┌─ SOURCE RECORDS

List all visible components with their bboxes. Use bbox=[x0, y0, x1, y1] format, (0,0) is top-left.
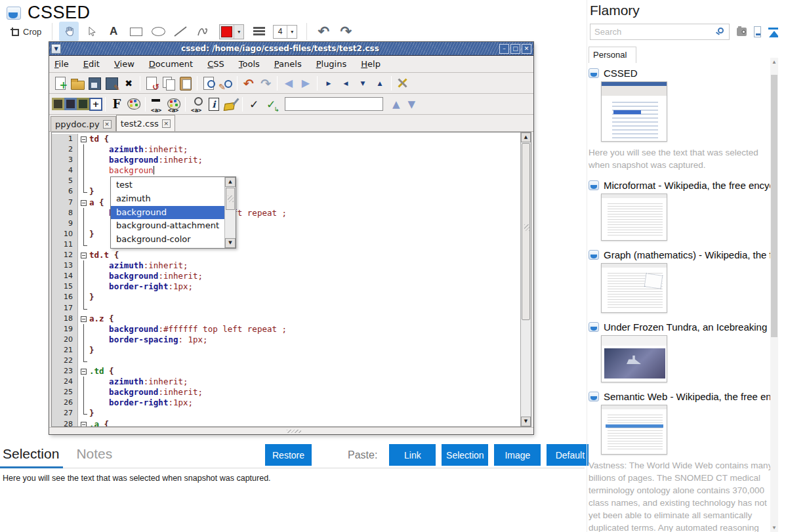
fold-marker[interactable] bbox=[78, 356, 89, 366]
line-width-icon[interactable] bbox=[253, 27, 265, 37]
pen-size-select[interactable]: 4 ▾ bbox=[273, 25, 297, 39]
tab-selection[interactable]: Selection bbox=[3, 446, 59, 462]
undo-icon[interactable] bbox=[240, 75, 257, 92]
code-line[interactable]: 16} bbox=[52, 292, 520, 302]
color-picker[interactable]: ▾ bbox=[219, 24, 244, 39]
code-line[interactable]: 21} bbox=[52, 345, 520, 356]
snapshot-title[interactable]: Under Frozen Tundra, an Icebreaking Ship… bbox=[604, 321, 778, 333]
panel-left-icon[interactable] bbox=[337, 75, 354, 92]
camera-icon[interactable] bbox=[737, 28, 747, 36]
code-line[interactable]: 27} bbox=[52, 408, 520, 419]
code-line[interactable]: 2 azimuth:inherit; bbox=[52, 144, 520, 155]
pointer-tool-button[interactable] bbox=[81, 22, 101, 41]
window-menu-button[interactable]: ▼ bbox=[51, 44, 61, 54]
code-line[interactable]: 24 azimuth:inherit; bbox=[52, 377, 520, 387]
autocomplete-item[interactable]: test bbox=[111, 178, 224, 192]
nav-forward-icon[interactable] bbox=[297, 75, 314, 92]
text-tool-button[interactable]: A bbox=[104, 22, 123, 41]
tab-close-icon[interactable]: × bbox=[103, 120, 112, 129]
code-line[interactable]: 28.a { bbox=[52, 419, 520, 426]
snapshot-item[interactable]: Under Frozen Tundra, an Icebreaking Ship… bbox=[589, 321, 778, 382]
code-editor[interactable]: 1td {2 azimuth:inherit;3 background:inhe… bbox=[51, 132, 531, 427]
snapshot-thumbnail[interactable] bbox=[601, 335, 667, 382]
save-as-icon[interactable] bbox=[103, 75, 120, 92]
menu-view[interactable]: View bbox=[114, 59, 134, 69]
fold-marker[interactable] bbox=[78, 250, 89, 260]
scroll-down-icon[interactable]: ▼ bbox=[225, 238, 236, 248]
code-line[interactable]: 26 border-right:1px; bbox=[52, 398, 520, 408]
scrollbar-thumb[interactable] bbox=[522, 143, 530, 320]
ellipse-tool-button[interactable] bbox=[148, 22, 168, 41]
maximize-button[interactable]: □ bbox=[510, 44, 520, 54]
panel-right-icon[interactable] bbox=[320, 75, 337, 92]
search-box[interactable] bbox=[590, 24, 730, 40]
brush-icon[interactable] bbox=[222, 96, 239, 113]
scroll-top-icon[interactable] bbox=[768, 27, 778, 37]
snapshot-title[interactable]: CSSED bbox=[604, 68, 638, 79]
new-file-icon[interactable] bbox=[52, 75, 69, 92]
scroll-up-icon[interactable]: ▲ bbox=[225, 177, 236, 187]
code-line[interactable]: 14 background:inherit; bbox=[52, 271, 520, 281]
menu-css[interactable]: CSS bbox=[207, 59, 224, 69]
style-box-3-icon[interactable] bbox=[77, 98, 89, 110]
color-dropdown-arrow[interactable]: ▾ bbox=[234, 25, 243, 39]
fold-marker[interactable] bbox=[78, 387, 89, 398]
undo-button[interactable]: ↶ bbox=[314, 22, 333, 41]
fold-marker[interactable] bbox=[78, 197, 89, 208]
code-line[interactable]: 4 backgroun bbox=[52, 165, 520, 176]
code-line[interactable]: 20 border-spacing: 1px; bbox=[52, 335, 520, 345]
fold-marker[interactable] bbox=[78, 366, 89, 377]
autocomplete-item[interactable]: background bbox=[111, 206, 224, 220]
paste-selection-button[interactable]: Selection bbox=[442, 444, 488, 466]
find-replace-icon[interactable] bbox=[217, 75, 234, 92]
close-doc-icon[interactable] bbox=[120, 75, 137, 92]
editor-tab-test2.css[interactable]: test2.css× bbox=[116, 115, 175, 131]
fold-marker[interactable] bbox=[78, 281, 89, 292]
paste-icon[interactable] bbox=[177, 75, 194, 92]
search-up-icon[interactable]: ▲ bbox=[392, 98, 400, 110]
menu-panels[interactable]: Panels bbox=[274, 59, 302, 69]
hand-tool-button[interactable] bbox=[59, 22, 79, 41]
cssed-search-input[interactable] bbox=[285, 97, 383, 111]
code-line[interactable]: 12td.t { bbox=[52, 250, 520, 260]
menu-plugins[interactable]: Plugins bbox=[316, 59, 347, 69]
snapshot-title[interactable]: Semantic Web - Wikipedia, the free encyc… bbox=[604, 391, 778, 402]
cssed-titlebar[interactable]: ▼ cssed: /home/iago/cssed-files/tests/te… bbox=[49, 42, 533, 56]
fold-marker[interactable] bbox=[78, 176, 89, 186]
fold-marker[interactable] bbox=[78, 271, 89, 281]
scroll-down-icon[interactable]: ▼ bbox=[770, 525, 778, 531]
fold-marker[interactable] bbox=[78, 398, 89, 408]
line-tool-button[interactable] bbox=[171, 22, 190, 41]
copy-icon[interactable] bbox=[160, 75, 177, 92]
fold-marker[interactable] bbox=[78, 186, 89, 197]
move-icon[interactable] bbox=[89, 98, 102, 111]
panel-scrollbar[interactable]: ▲ ▼ bbox=[770, 58, 778, 532]
crop-button[interactable]: Crop bbox=[7, 22, 45, 41]
save-icon[interactable] bbox=[86, 75, 103, 92]
fold-marker[interactable] bbox=[78, 314, 89, 324]
editor-tab-ppydoc.py[interactable]: ppydoc.py× bbox=[51, 116, 116, 131]
scroll-up-icon[interactable]: ▲ bbox=[770, 59, 778, 65]
fold-marker[interactable] bbox=[78, 134, 89, 144]
fold-marker[interactable] bbox=[78, 208, 89, 218]
menu-tools[interactable]: Tools bbox=[239, 59, 260, 69]
code-line[interactable]: 17 bbox=[52, 303, 520, 314]
rectangle-tool-button[interactable] bbox=[126, 22, 146, 41]
close-button[interactable]: ✕ bbox=[522, 44, 531, 54]
colors-icon[interactable] bbox=[125, 96, 142, 113]
find-icon[interactable] bbox=[200, 75, 217, 92]
pen-size-dropdown-arrow[interactable]: ▾ bbox=[287, 26, 297, 38]
fold-marker[interactable] bbox=[78, 155, 89, 165]
snapshot-title[interactable]: Graph (mathematics) - Wikipedia, the fre… bbox=[604, 249, 778, 260]
snapshot-thumbnail[interactable] bbox=[601, 81, 667, 142]
snapshot-title[interactable]: Microformat - Wikipedia, the free encycl… bbox=[604, 180, 778, 191]
check-icon[interactable] bbox=[245, 96, 262, 113]
fold-marker[interactable] bbox=[78, 335, 89, 345]
code-line[interactable]: 25 background:inherit; bbox=[52, 387, 520, 398]
snapshot-item[interactable]: CSSEDHere you will see the text that was… bbox=[589, 68, 778, 171]
search-down-icon[interactable]: ▼ bbox=[408, 98, 416, 110]
autocomplete-scrollbar[interactable]: ▲ ▼ bbox=[224, 177, 236, 248]
apply-icon[interactable] bbox=[262, 96, 279, 113]
snapshot-thumbnail[interactable] bbox=[601, 405, 667, 455]
fold-marker[interactable] bbox=[78, 324, 89, 335]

└─

Restate the whole of the material word for word without the pictures.

List all visible components with their bboxes. Use bbox=[x0, y0, x1, y1] format, (0,0) is top-left.
fold-marker[interactable] bbox=[78, 356, 89, 366]
line-width-icon[interactable] bbox=[253, 27, 265, 37]
pen-size-select[interactable]: 4 ▾ bbox=[273, 25, 297, 39]
tab-selection[interactable]: Selection bbox=[3, 446, 59, 462]
undo-icon[interactable] bbox=[240, 75, 257, 92]
code-line[interactable]: 16} bbox=[52, 292, 520, 302]
color-picker[interactable]: ▾ bbox=[219, 24, 244, 39]
code-line[interactable]: 21} bbox=[52, 345, 520, 356]
snapshot-title[interactable]: Under Frozen Tundra, an Icebreaking Ship… bbox=[604, 321, 778, 333]
panel-left-icon[interactable] bbox=[337, 75, 354, 92]
camera-icon[interactable] bbox=[737, 28, 747, 36]
code-line[interactable]: 27} bbox=[52, 408, 520, 419]
code-line[interactable]: 2 azimuth:inherit; bbox=[52, 144, 520, 155]
pointer-tool-button[interactable] bbox=[81, 22, 101, 41]
window-menu-button[interactable]: ▼ bbox=[51, 44, 61, 54]
code-line[interactable]: 24 azimuth:inherit; bbox=[52, 377, 520, 387]
autocomplete-item[interactable]: test bbox=[111, 178, 224, 192]
nav-forward-icon[interactable] bbox=[297, 75, 314, 92]
text-tool-button[interactable]: A bbox=[104, 22, 123, 41]
tab-close-icon[interactable]: × bbox=[103, 120, 112, 129]
code-line[interactable]: 28.a { bbox=[52, 419, 520, 426]
snapshot-item[interactable]: Under Frozen Tundra, an Icebreaking Ship… bbox=[589, 321, 778, 382]
code-editor[interactable]: 1td {2 azimuth:inherit;3 background:inhe… bbox=[51, 132, 531, 427]
snapshot-thumbnail[interactable] bbox=[601, 335, 667, 382]
save-as-icon[interactable] bbox=[103, 75, 120, 92]
menu-view[interactable]: View bbox=[114, 59, 134, 69]
fold-marker[interactable] bbox=[78, 250, 89, 260]
scroll-down-icon[interactable]: ▼ bbox=[225, 238, 236, 248]
code-line[interactable]: 26 border-right:1px; bbox=[52, 398, 520, 408]
scrollbar-thumb[interactable] bbox=[522, 143, 530, 320]
ellipse-tool-button[interactable] bbox=[148, 22, 168, 41]
maximize-button[interactable]: □ bbox=[510, 44, 520, 54]
panel-right-icon[interactable] bbox=[320, 75, 337, 92]
search-box[interactable] bbox=[590, 24, 730, 40]
brush-icon[interactable] bbox=[222, 96, 239, 113]
scroll-top-icon[interactable] bbox=[768, 27, 778, 37]
snapshot-title[interactable]: CSSED bbox=[604, 68, 638, 79]
new-file-icon[interactable] bbox=[52, 75, 69, 92]
scroll-up-icon[interactable]: ▲ bbox=[225, 177, 236, 187]
code-line[interactable]: 14 background:inherit; bbox=[52, 271, 520, 281]
menu-css[interactable]: CSS bbox=[207, 59, 224, 69]
style-box-3-icon[interactable] bbox=[77, 98, 89, 110]
color-dropdown-arrow[interactable]: ▾ bbox=[234, 25, 243, 39]
fold-marker[interactable] bbox=[78, 387, 89, 398]
undo-button[interactable]: ↶ bbox=[314, 22, 333, 41]
fold-marker[interactable] bbox=[78, 197, 89, 208]
code-line[interactable]: 4 backgroun bbox=[52, 165, 520, 176]
code-line[interactable]: 20 border-spacing: 1px; bbox=[52, 335, 520, 345]
fold-marker[interactable] bbox=[78, 366, 89, 377]
autocomplete-item[interactable]: background bbox=[111, 206, 224, 220]
paste-selection-button[interactable]: Selection bbox=[442, 444, 488, 466]
find-replace-icon[interactable] bbox=[217, 75, 234, 92]
close-doc-icon[interactable] bbox=[120, 75, 137, 92]
editor-tab-test2.css[interactable]: test2.css× bbox=[116, 115, 175, 131]
fold-marker[interactable] bbox=[78, 281, 89, 292]
paste-icon[interactable] bbox=[177, 75, 194, 92]
search-up-icon[interactable]: ▲ bbox=[392, 98, 400, 110]
menu-panels[interactable]: Panels bbox=[274, 59, 302, 69]
hand-tool-button[interactable] bbox=[59, 22, 79, 41]
cssed-search-input[interactable] bbox=[285, 97, 383, 111]
code-line[interactable]: 12td.t { bbox=[52, 250, 520, 260]
menu-plugins[interactable]: Plugins bbox=[316, 59, 347, 69]
snapshot-title[interactable]: Semantic Web - Wikipedia, the free encyc… bbox=[604, 391, 778, 402]
cssed-titlebar[interactable]: ▼ cssed: /home/iago/cssed-files/tests/te… bbox=[49, 42, 533, 56]
fold-marker[interactable] bbox=[78, 176, 89, 186]
fold-marker[interactable] bbox=[78, 271, 89, 281]
scroll-down-icon[interactable]: ▼ bbox=[770, 525, 778, 531]
fold-marker[interactable] bbox=[78, 398, 89, 408]
line-tool-button[interactable] bbox=[171, 22, 190, 41]
copy-icon[interactable] bbox=[160, 75, 177, 92]
fold-marker[interactable] bbox=[78, 186, 89, 197]
move-icon[interactable] bbox=[89, 98, 102, 111]
panel-scrollbar[interactable]: ▲ ▼ bbox=[770, 58, 778, 532]
crop-button[interactable]: Crop bbox=[7, 22, 45, 41]
save-icon[interactable] bbox=[86, 75, 103, 92]
fold-marker[interactable] bbox=[78, 314, 89, 324]
editor-tab-ppydoc.py[interactable]: ppydoc.py× bbox=[51, 116, 116, 131]
scroll-up-icon[interactable]: ▲ bbox=[770, 59, 778, 65]
fold-marker[interactable] bbox=[78, 134, 89, 144]
fold-marker[interactable] bbox=[78, 208, 89, 218]
menu-tools[interactable]: Tools bbox=[239, 59, 260, 69]
code-line[interactable]: 17 bbox=[52, 303, 520, 314]
rectangle-tool-button[interactable] bbox=[126, 22, 146, 41]
close-button[interactable]: ✕ bbox=[522, 44, 531, 54]
colors-icon[interactable] bbox=[125, 96, 142, 113]
find-icon[interactable] bbox=[200, 75, 217, 92]
pen-size-dropdown-arrow[interactable]: ▾ bbox=[287, 26, 297, 38]
fold-marker[interactable] bbox=[78, 155, 89, 165]
snapshot-title[interactable]: Graph (mathematics) - Wikipedia, the fre… bbox=[604, 249, 778, 260]
snapshot-thumbnail[interactable] bbox=[601, 81, 667, 142]
snapshot-title[interactable]: Microformat - Wikipedia, the free encycl… bbox=[604, 180, 778, 191]
check-icon[interactable] bbox=[245, 96, 262, 113]
fold-marker[interactable] bbox=[78, 335, 89, 345]
code-line[interactable]: 25 background:inherit; bbox=[52, 387, 520, 398]
snapshot-item[interactable]: CSSEDHere you will see the text that was… bbox=[589, 68, 778, 171]
search-down-icon[interactable]: ▼ bbox=[408, 98, 416, 110]
autocomplete-scrollbar[interactable]: ▲ ▼ bbox=[224, 177, 236, 248]
apply-icon[interactable] bbox=[262, 96, 279, 113]
snapshot-thumbnail[interactable] bbox=[601, 405, 667, 455]
fold-marker[interactable] bbox=[78, 324, 89, 335]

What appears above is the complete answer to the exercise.